• Extracted material:
________________________

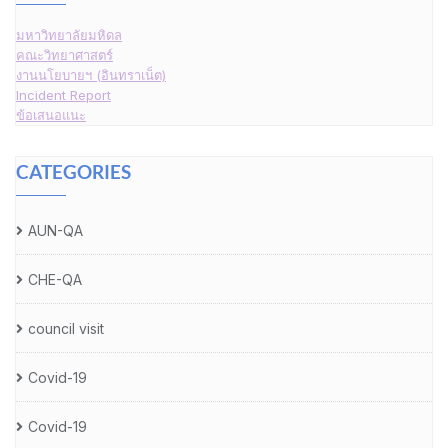
มหาวิทยาลัยมหิดล
คณะวิทยาศาสตร์
งานนโยบายฯ (อินทราเน็ต)
Incident Report
ข้อเสนอแนะ
CATEGORIES
AUN-QA
CHE-QA
council visit
Covid-19
Covid-19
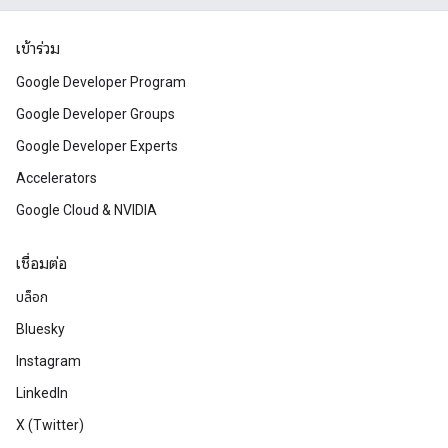
เข้าร่วม
Google Developer Program
Google Developer Groups
Google Developer Experts
Accelerators
Google Cloud & NVIDIA
เชื่อมต่อ
บล็อก
Bluesky
Instagram
LinkedIn
X (Twitter)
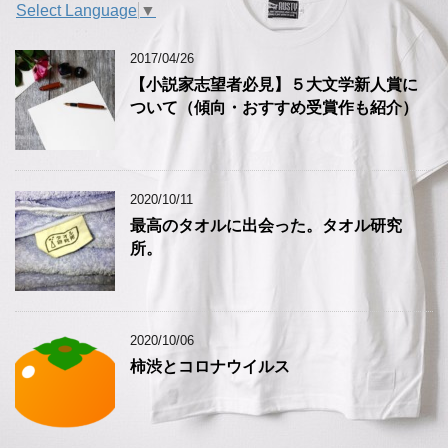
Select Language
▼
2017/04/26
【小説家志望者必見】５大文学新人賞に
ついて（傾向・おすすめ受賞作も紹介）
2020/10/11
最高のタオルに出会った。タオル研究
所。
2020/10/06
柿渋とコロナウイルス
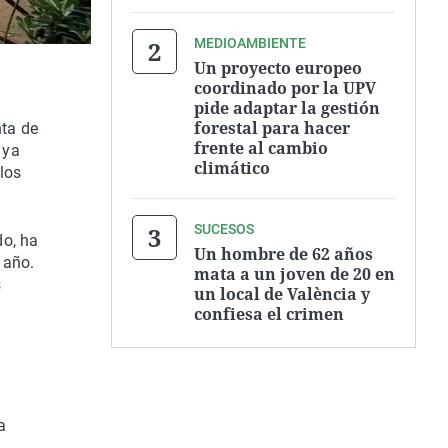
MEDIOAMBIENTE
Un proyecto europeo
coordinado por la UPV
pide adaptar la gestión
forestal para hacer
nta de
frente al cambio
 ya
climático
los
SUCESOS
do, ha
Un hombre de 62 años
 año.
mata a un joven de 20 en
s
un local de València y
confiesa el crimen
a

________________________

• Assignment:
Leave every picture out and copy precisely the lines from the one containing "Google Developer Experts" through the last line of the data above, both ends included.

• Expected answer:
Google Developer Experts
Accelerators
Google Cloud & NVIDIA
เชื่อมต่อ
บล็อก
Bluesky
Instagram
LinkedIn
X (Twitter)
Select Language
▼
2017/04/26
【小説家志望者必見】５大文学新人賞に
ついて（傾向・おすすめ受賞作も紹介）
2020/10/11
最高のタオルに出会った。タオル研究
所。
2020/10/06
柿渋とコロナウイルス
MEDIOAMBIENTE
Un proyecto europeo
coordinado por la UPV
pide adaptar la gestión
forestal para hacer
nta de
frente al cambio
 ya
climático
los
SUCESOS
do, ha
Un hombre de 62 años
 año.
mata a un joven de 20 en
s
un local de València y
confiesa el crimen
a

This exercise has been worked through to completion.